Das Verfahren gegen die deutsche Tochtergesellschaft des Schweizer Industriekonzerns ABB wegen Aufsichtspflichtverletzungen im Zusammenhang mit einem mutmasslichen Bestechungsfall in Südafrika solle eingestellt werden, hiess es weiter.
Die Staatsanwaltschaft in Mannheim (D) habe nach Informationen der Zeitung einen entsprechenden Antrag beim Landgericht Mannheim eingereicht.
ABB ist einverstanden
Eine Busse will die deutsche Justiz wohl nicht verhängen. Allerdings beantragte die Staatsanwaltschaft Mannheim, den durch die mutmassliche Bestechung bei der deutschen Tochterfirma entstandenen Gewinn in Höhe von 9.383.025 Euro einzuziehen. ABB hat laut dem Antrag der Einziehung bereits zugestimmt.
«In Bezug auf die ABB AG wurde ein Antrag beim Landgericht Mannheim – Wirtschaftsstrafkammer auf Einziehung des Werts von Taterträgen gestellt», bestätigte die Staatsanwaltschaft Mannheim dem Blatt.

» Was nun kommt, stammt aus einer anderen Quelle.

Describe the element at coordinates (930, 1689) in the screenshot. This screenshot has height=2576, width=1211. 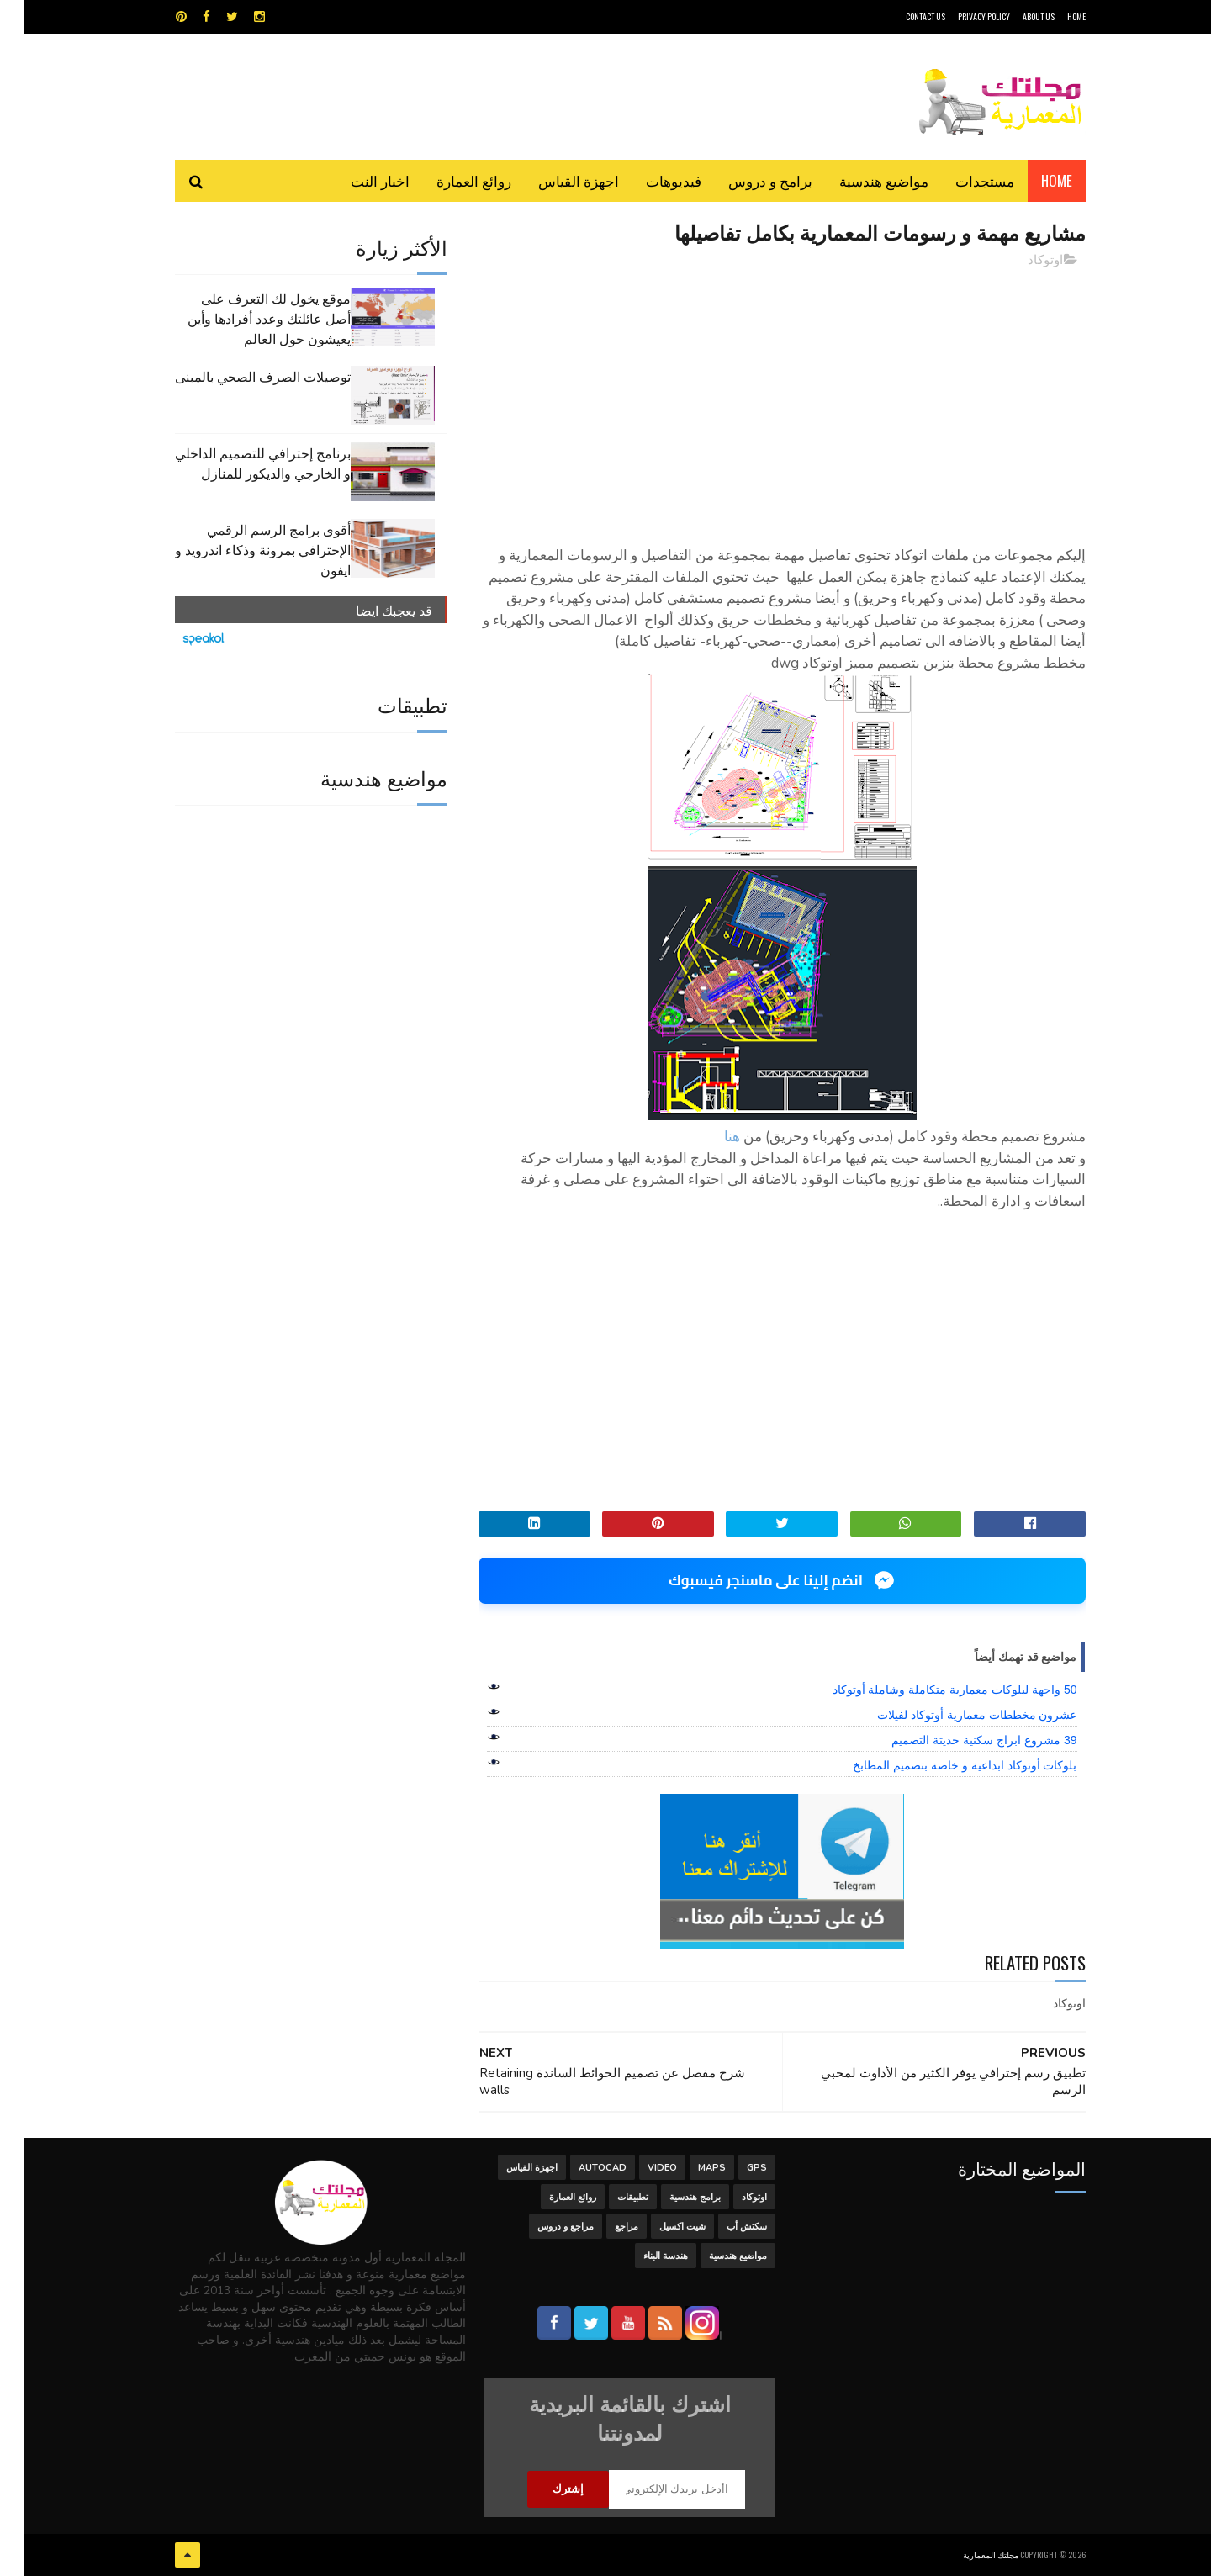 I see `50 واجهة لبلوكات معمارية متكاملة وشاملة أوتوكاد` at that location.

Auch die genannte Höhe des Betrages sei zutreffend. Ein Entscheid stehe aber noch aus, erklärten die Justizbehörden weiter.
Frühere deutsche ABB-Mitarbeiter sollen Vertreter des staatlichen Energiekonzerns Eskom in Südafrika bestochen haben, um einen Teilauftrag beim Bau des Kohlekraftwerks Kusile zu erhalten. ABB hat die Korruptionsvorwürfe selbst angezeigt und eingeräumt.
Informationen zurückgehalten
Im Zuge einer Einigung mit US-Behörden erklärte sich ABB im Dezember 2022 zur Zahlung von 315 Millionen Dollar wegen des Korruptionsfalls bereit. Damals hoffte der Konzern, die Angelegenheit nicht nur in Südafrika und den USA, sondern auch in Deutschland «in naher Zukunft» beilegen zu können.
Offenbar gelang dies erst über ein Jahr später.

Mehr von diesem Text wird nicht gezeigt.